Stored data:
════

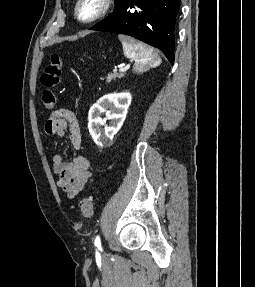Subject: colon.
I'll return each mask as SVG.
<instances>
[{"label": "colon", "instance_id": "1", "mask_svg": "<svg viewBox=\"0 0 255 287\" xmlns=\"http://www.w3.org/2000/svg\"><path fill=\"white\" fill-rule=\"evenodd\" d=\"M62 68V59L58 54H52L48 65L41 76V83L46 88L42 93L43 105L46 109H53L56 105L55 89L60 82ZM80 210L85 218L93 216L92 199L88 196H83L80 199Z\"/></svg>", "mask_w": 255, "mask_h": 287}]
</instances>
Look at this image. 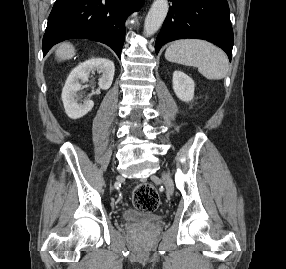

════

YOUR ASSIGNMENT —
Starting with the top line, write out all the data above exactly; keep the pictures out.

OUTPUT OF THE TASK —
Subject: colon.
I'll return each mask as SVG.
<instances>
[{"label": "colon", "instance_id": "1", "mask_svg": "<svg viewBox=\"0 0 255 287\" xmlns=\"http://www.w3.org/2000/svg\"><path fill=\"white\" fill-rule=\"evenodd\" d=\"M62 68V59L58 54H52L48 65L41 76V83L46 88L42 93L43 105L46 109H53L56 105L55 89L60 82ZM80 210L85 218L93 216L92 199L88 196H83L80 199Z\"/></svg>", "mask_w": 255, "mask_h": 287}]
</instances>
Look at this image. 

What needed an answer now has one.